Darwin Climbs a Cathedral

When I started making a video on the platform halfway up the cathedral in Strasbourg (which is the highest point that is open to the public and which can be reached on foot), I wondered how I could possibly tie it in with science. My YouTube channel, after all, is about science. I cannot simply post nice tourist videos showing the cathedral spire and the roofs of new and old Strasbourg.

But it didn’t take me long to come up with a science angle for the video. When they started building the cathedral in 1015, no one knew how old or big the world, or certainly the universe, was. People, especially the laborers who built the cathedral, lived in a cloak of darkness. Any question that could not be answered by the church was not worth asking. Scholars knew the world was not flat, but it might as well have been.

The builders kept adding to the height of the cathedral, and it reached its current height in 1439. This was before Copernicus was born. For over a century afterwards, people believed the sun, moon, and stars orbited around the Earth which was the center of God’s attention. From 1647 to 1874, the cathedral in Strasbourg was the tallest structure in the world. It is still the tallest building that was constructed entirely in the Middle Ages.

When Copernicus died, the idea that the Sun, not the Earth, was the center of the solar system was still heresy. But within a century, all of that changed. By the time the current Horlogue Astronomique (astronomical clock) was installed on the ground floor of the cathedral in 1843, everyone knew the planets orbited around the sun and that Copernicus was right. The giant clock even had the planets that were known at the time moving around the sun, and even had a portrait of Copernicus, the man the church would have killed in 1543 except that he was already dead. Today the Catholic Church celebrates the Copernican view of the universe. The Vatican even has an observatory and an official astronomer.

 


But by the time the cathedral had already reached its full height, the church and world were still in scientific darkness.
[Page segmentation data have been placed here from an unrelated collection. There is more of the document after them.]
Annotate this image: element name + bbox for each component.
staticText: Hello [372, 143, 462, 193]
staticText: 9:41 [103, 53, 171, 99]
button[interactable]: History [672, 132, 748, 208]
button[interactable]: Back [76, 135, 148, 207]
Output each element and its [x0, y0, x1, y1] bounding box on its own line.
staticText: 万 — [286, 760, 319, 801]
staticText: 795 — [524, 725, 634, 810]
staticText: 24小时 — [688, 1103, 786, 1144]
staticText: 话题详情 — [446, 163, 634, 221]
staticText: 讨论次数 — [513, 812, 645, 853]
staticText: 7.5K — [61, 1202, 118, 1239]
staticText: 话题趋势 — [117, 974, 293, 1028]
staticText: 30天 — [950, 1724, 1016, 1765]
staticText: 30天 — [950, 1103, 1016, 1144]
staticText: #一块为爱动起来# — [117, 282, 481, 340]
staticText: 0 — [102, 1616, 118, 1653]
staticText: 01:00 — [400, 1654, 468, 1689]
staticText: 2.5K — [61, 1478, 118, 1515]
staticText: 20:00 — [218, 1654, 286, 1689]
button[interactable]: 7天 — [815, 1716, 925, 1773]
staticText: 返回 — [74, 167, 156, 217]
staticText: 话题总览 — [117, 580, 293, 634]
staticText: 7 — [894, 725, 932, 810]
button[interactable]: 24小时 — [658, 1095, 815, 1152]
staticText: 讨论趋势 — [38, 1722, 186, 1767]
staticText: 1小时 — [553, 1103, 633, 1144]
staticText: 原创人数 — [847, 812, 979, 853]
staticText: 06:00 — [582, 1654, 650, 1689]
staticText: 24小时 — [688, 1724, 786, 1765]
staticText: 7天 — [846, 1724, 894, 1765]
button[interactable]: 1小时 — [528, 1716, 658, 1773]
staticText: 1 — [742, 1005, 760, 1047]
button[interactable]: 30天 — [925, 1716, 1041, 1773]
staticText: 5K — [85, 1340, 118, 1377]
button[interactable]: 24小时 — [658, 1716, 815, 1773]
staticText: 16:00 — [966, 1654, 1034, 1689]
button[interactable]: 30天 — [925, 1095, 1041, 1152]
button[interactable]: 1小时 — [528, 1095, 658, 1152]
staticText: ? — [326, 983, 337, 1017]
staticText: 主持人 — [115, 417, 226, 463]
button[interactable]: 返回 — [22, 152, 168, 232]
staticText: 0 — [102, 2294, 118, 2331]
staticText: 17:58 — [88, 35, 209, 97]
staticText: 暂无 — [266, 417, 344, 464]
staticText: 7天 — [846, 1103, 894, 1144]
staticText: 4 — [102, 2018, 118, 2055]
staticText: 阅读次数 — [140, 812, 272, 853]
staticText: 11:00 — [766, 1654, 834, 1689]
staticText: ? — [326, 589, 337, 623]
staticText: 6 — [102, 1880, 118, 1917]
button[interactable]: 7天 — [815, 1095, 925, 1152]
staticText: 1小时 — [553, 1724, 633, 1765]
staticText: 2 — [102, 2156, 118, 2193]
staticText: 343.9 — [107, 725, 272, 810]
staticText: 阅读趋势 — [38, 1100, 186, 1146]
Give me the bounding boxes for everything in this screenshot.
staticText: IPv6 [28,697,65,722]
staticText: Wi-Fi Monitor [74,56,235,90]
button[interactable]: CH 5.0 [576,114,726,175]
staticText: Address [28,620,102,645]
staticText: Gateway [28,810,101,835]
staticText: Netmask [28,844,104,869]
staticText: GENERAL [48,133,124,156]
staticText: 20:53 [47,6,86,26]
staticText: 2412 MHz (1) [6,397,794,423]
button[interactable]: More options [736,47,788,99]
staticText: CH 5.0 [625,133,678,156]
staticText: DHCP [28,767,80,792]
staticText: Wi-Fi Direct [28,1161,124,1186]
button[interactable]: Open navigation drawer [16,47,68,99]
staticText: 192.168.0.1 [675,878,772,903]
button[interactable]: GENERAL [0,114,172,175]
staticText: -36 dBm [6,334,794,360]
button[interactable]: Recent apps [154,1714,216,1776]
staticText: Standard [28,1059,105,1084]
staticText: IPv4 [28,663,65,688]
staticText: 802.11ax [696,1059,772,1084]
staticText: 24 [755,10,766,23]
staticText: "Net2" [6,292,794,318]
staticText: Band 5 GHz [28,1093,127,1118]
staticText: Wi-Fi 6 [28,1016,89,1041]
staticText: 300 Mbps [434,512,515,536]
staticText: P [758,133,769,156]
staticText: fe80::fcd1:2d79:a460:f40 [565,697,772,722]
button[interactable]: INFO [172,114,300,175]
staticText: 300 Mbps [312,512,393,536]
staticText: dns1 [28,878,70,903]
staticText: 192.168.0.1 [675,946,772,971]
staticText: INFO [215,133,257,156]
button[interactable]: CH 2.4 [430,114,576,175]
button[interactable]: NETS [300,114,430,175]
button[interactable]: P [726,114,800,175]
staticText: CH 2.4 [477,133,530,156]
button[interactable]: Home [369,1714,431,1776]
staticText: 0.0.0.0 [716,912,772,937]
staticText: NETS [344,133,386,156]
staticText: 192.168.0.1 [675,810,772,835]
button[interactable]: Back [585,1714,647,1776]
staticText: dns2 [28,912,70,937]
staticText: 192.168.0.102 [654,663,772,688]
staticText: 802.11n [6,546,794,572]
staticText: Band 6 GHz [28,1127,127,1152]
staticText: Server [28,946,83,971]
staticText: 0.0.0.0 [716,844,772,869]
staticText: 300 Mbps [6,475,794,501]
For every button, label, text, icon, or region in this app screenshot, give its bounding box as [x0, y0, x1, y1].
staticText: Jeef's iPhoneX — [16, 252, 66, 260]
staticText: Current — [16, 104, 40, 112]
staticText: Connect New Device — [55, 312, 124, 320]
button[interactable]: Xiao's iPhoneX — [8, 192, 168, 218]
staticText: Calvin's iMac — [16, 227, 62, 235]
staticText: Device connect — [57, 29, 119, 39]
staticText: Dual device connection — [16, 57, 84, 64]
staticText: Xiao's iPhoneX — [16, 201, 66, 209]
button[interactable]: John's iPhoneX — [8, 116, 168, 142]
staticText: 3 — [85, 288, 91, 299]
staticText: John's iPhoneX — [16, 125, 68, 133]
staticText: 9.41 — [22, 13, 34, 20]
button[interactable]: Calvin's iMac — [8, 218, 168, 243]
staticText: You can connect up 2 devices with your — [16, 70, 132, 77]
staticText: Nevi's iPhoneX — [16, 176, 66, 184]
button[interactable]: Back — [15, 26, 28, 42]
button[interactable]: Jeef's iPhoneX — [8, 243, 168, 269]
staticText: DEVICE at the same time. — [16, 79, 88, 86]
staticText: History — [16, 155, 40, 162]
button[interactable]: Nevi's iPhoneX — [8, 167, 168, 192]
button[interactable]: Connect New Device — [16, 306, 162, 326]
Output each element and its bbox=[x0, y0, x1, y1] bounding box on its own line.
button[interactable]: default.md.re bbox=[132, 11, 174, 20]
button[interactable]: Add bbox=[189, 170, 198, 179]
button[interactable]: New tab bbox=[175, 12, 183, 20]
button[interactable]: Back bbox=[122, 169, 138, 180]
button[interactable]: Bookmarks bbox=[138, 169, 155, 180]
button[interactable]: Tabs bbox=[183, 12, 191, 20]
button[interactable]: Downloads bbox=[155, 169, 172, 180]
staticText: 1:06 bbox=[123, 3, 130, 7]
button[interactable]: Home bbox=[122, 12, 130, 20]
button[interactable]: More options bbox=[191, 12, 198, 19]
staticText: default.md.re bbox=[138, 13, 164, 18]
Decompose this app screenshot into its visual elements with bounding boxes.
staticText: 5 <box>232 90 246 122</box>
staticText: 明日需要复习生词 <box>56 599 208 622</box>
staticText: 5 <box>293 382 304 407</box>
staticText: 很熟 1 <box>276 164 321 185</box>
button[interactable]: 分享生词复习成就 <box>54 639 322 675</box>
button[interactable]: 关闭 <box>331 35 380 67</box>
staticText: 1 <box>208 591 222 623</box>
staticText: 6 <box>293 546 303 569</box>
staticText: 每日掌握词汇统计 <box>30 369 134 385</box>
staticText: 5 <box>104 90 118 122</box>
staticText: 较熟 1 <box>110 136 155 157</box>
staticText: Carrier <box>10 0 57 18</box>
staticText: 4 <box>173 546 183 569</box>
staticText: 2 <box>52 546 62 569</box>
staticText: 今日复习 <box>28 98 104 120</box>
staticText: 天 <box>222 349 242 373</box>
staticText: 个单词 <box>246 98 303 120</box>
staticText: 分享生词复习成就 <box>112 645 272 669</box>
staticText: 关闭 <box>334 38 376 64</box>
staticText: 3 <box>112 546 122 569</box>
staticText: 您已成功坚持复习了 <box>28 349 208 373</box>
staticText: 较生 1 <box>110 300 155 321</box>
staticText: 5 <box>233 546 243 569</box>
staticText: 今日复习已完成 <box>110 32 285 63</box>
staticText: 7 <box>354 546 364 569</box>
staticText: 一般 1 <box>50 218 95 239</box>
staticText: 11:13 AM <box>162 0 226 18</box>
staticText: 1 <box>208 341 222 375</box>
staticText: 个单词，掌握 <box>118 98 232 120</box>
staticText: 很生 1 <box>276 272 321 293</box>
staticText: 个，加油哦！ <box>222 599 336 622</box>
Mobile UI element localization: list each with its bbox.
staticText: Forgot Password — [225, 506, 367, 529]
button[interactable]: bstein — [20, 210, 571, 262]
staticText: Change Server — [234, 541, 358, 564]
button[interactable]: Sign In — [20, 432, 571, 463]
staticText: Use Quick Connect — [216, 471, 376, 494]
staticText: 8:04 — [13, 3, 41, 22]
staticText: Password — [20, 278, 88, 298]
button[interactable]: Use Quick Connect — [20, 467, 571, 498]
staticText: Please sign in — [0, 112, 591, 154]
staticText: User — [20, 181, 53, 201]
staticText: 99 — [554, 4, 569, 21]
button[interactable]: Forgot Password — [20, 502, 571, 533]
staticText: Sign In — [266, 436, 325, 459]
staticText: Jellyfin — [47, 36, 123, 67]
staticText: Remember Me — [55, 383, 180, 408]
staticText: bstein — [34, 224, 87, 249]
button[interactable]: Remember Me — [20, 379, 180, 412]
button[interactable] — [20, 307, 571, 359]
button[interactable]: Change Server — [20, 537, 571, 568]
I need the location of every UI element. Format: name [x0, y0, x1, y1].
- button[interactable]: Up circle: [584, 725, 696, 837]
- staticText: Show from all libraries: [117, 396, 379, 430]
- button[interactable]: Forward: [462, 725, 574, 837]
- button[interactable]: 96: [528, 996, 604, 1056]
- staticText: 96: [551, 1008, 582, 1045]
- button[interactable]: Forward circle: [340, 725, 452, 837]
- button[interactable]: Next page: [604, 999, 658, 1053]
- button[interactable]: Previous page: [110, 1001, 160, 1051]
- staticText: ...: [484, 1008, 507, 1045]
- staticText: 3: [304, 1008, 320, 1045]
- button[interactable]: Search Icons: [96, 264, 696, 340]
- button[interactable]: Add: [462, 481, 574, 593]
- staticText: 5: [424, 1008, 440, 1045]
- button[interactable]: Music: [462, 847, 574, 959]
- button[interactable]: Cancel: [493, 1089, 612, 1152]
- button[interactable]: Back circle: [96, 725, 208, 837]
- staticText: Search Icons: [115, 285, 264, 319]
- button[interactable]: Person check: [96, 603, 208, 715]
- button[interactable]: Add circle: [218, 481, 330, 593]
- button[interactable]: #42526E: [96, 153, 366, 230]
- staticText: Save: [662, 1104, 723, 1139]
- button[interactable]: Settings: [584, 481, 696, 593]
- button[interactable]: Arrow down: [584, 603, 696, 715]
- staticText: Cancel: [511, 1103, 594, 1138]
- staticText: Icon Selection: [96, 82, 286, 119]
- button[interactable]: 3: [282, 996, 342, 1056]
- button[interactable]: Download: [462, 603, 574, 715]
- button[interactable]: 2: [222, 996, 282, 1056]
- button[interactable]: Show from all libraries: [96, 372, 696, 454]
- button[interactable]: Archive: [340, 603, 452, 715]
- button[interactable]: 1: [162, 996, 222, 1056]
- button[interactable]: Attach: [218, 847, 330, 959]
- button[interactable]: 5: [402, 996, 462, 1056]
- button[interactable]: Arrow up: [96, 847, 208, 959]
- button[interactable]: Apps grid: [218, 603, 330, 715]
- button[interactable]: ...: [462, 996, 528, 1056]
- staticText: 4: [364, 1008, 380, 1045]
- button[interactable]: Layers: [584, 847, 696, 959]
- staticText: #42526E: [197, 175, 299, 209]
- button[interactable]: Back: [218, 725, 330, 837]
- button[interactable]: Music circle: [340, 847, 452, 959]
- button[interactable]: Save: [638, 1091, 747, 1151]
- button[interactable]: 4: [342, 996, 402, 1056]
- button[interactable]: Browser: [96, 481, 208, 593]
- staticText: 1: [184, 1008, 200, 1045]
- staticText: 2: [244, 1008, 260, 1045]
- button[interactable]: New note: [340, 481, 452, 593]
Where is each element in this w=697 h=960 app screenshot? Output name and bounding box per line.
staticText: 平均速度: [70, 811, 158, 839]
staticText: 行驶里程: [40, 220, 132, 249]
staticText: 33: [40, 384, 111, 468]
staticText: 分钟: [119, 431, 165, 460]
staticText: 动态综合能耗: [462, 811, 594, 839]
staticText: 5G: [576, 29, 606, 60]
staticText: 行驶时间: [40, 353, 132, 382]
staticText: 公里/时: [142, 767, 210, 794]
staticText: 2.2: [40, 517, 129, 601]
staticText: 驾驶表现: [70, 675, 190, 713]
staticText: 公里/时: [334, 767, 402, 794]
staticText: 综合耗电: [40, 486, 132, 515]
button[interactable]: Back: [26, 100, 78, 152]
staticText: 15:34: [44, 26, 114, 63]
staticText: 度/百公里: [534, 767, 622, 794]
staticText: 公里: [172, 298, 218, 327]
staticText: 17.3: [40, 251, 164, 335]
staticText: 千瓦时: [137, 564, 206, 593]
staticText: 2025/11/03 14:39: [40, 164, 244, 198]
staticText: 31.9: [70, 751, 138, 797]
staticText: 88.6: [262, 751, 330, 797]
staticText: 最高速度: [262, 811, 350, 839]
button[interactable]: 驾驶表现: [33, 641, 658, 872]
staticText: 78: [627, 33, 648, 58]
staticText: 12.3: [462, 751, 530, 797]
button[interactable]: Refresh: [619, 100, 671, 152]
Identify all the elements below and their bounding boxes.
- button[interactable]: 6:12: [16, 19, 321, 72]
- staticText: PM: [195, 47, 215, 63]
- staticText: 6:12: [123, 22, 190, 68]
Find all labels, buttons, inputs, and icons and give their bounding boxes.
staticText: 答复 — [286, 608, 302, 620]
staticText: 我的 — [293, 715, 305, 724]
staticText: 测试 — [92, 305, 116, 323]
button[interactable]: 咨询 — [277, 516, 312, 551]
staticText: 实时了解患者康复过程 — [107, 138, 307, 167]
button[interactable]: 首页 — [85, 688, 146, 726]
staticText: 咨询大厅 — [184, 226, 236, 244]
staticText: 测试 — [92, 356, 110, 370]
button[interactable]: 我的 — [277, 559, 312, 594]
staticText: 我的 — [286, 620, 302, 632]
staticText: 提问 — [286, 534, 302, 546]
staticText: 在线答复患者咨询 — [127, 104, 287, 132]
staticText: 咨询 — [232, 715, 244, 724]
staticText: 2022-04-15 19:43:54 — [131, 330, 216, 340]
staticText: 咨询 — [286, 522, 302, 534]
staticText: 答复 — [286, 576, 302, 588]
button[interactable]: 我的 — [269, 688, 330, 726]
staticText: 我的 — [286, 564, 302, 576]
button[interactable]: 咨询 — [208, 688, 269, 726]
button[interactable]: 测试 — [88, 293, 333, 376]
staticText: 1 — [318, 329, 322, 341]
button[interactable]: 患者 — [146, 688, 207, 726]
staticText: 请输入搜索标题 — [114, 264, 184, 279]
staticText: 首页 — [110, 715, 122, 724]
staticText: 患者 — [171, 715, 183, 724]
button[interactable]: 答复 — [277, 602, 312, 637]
Another thing you can tell by looking at the roofs of Strasbourg from the cathedral is that Strasbourg has existed for a long time, at least since Roman times, when it was called Argentoratum (city of silver). Everyone is aware of the ancient legacy of Europe, Asia, and even Africa and Central and South America. But North America also had an ancient legacy of civilization. As I explain in my recent book Forgotten Landscapes, the big cities of North America (such as Cahokia and Spiro) have been forgotten by nearly everyone. Cahokia is now just some mounds of dirt, and Spiro not even that. The historical legacy of my Native American ancestors has been effaced from the surface of the planet.